Principle:Ggml org Llama cpp Evaluation Dataset Acquisition

Aspect	Detail
Principle Name	Evaluation Dataset Acquisition
Domain	Model Perplexity Evaluation
Scope	Standard evaluation datasets for language model quality assessment
Related Workflow	Model_Perplexity_Evaluation

Overview

Description

Language model evaluation requires standardized benchmark datasets that provide a consistent basis for measuring model quality. llama.cpp supports three primary evaluation benchmarks: WikiText-2 for perplexity measurement, HellaSwag for commonsense reasoning accuracy, and Winogrande for coreference resolution accuracy. Each dataset must be downloaded and formatted before it can be used with the perplexity evaluation tool.

Usage

Dataset acquisition is the first step in any model evaluation workflow. The user runs a provided shell script to download the appropriate dataset file, which is then passed to the llama-perplexity tool via the -f flag.
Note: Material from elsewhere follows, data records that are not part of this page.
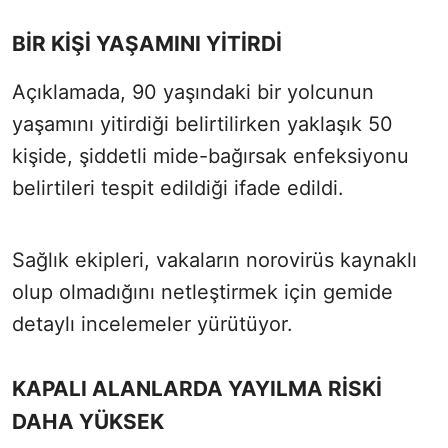
BİR KİŞİ YAŞAMINI YİTİRDİ
Açıklamada, 90 yaşındaki bir yolcunun
yaşamını yitirdiği belirtilirken yaklaşık 50
kişide, şiddetli mide-bağırsak enfeksiyonu
belirtileri tespit edildiği ifade edildi.
Sağlık ekipleri, vakaların norovirüs kaynaklı
olup olmadığını netleştirmek için gemide
detaylı incelemeler yürütüyor.
KAPALI ALANLARDA YAYILMA RİSKİ
DAHA YÜKSEK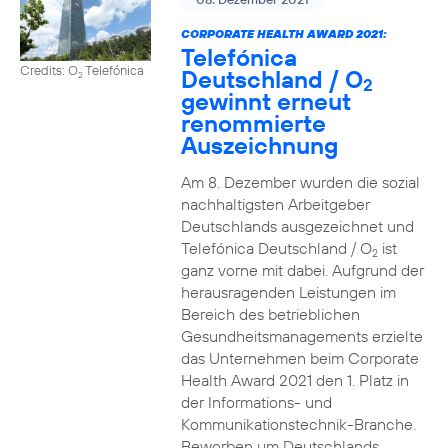
CORPORATE HEALTH AWARD 2021:
Telefónica
Credits: O
Telefónica
Deutschland / O
2
2
gewinnt erneut
renommierte
Auszeichnung
Am 8. Dezember wurden die sozial
nachhaltigsten Arbeitgeber
Deutschlands ausgezeichnet und
Telefónica Deutschland / O
ist
2
ganz vorne mit dabei. Aufgrund der
herausragenden Leistungen im
Bereich des betrieblichen
Gesundheitsmanagements erzielte
das Unternehmen beim Corporate
Health Award 2021 den 1. Platz in
der Informations- und
Kommunikationstechnik-Branche.
Beworben um Deutschlands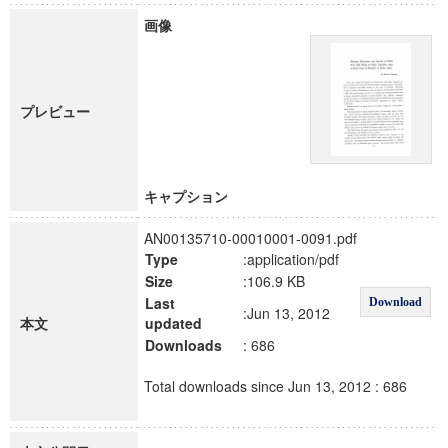
画像
プレビュー
キャプション
AN00135710-00010001-0091.pdf
Type
:application/pdf
Size
:106.9 KB
Last
Download
:Jun 13, 2012
本文
updated
Downloads
: 686
Total downloads since Jun 13, 2012 : 686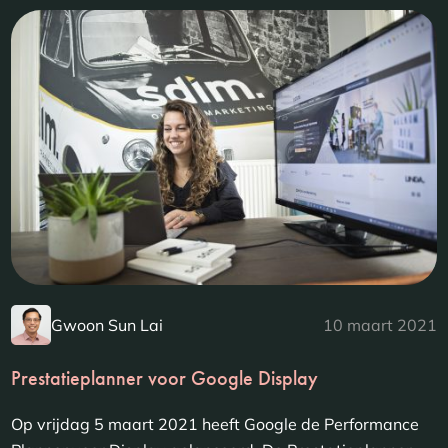
Gwoon Sun Lai
10 maart 2021
Prestatieplanner voor Google Display
Op vrijdag 5 maart 2021 heeft Google de Performance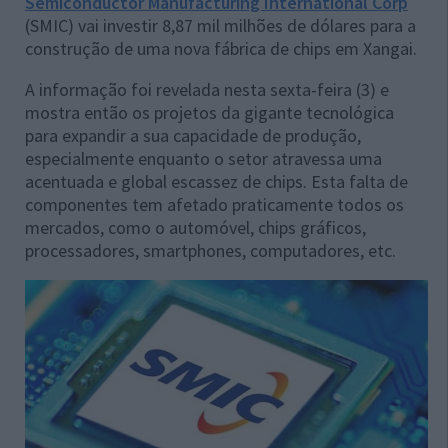
Semiconductor Manufacturing International Corp
(SMIC) vai investir 8,87 mil milhões de dólares para a
construção de uma nova fábrica de chips em Xangai.
A informação foi revelada nesta sexta-feira (3) e
mostra então os projetos da gigante tecnológica
para expandir a sua capacidade de produção,
especialmente enquanto o setor atravessa uma
acentuada e global escassez de chips. Esta falta de
componentes tem afetado praticamente todos os
mercados, como o automóvel, chips gráficos,
processadores, smartphones, computadores, etc.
Different datasets are used for different evaluation modes:

WikiText-2: Used for standard perplexity (PPL) computation and KL divergence analysis
HellaSwag: Used with the --hellaswag flag for commonsense reasoning evaluation
Winogrande: Used with the --winogrande flag for coreference resolution evaluation

Theoretical Basis

WikiText-2:

WikiText-2 is a language modeling benchmark derived from verified Good and Featured articles on Wikipedia. It contains approximately 2 million tokens of natural language text. The dataset is used to compute perplexity, which measures how well the model predicts the next token in a sequence. Lower perplexity indicates better language modeling quality. The raw version (wiki.test.raw) is preferred because it preserves the original text without tokenization artifacts, allowing llama.cpp's own tokenizer to process it directly.

HellaSwag:

HellaSwag (Harder Endings, Longer contexts, and Low-shot Activities for Situations With Adversarial Generations) is a benchmark for evaluating commonsense reasoning. Each task presents a context (an activity description) and four possible continuations, only one of which is correct (the "gold" ending). The model must assign the highest normalized log-probability to the correct continuation. The dataset contains 10,042 validation tasks. The evaluation computes acc_norm (accuracy with normalized log-probabilities) along with 95% confidence intervals using Wilson score intervals.

Winogrande:

Winogrande is a benchmark for commonsense coreference resolution, inspired by the original Winograd Schema Challenge. Each task presents a sentence with a blank and two possible fill-in options. The model must assign higher probability to the correct option. This tests the model's ability to understand context-dependent pronoun resolution and world knowledge.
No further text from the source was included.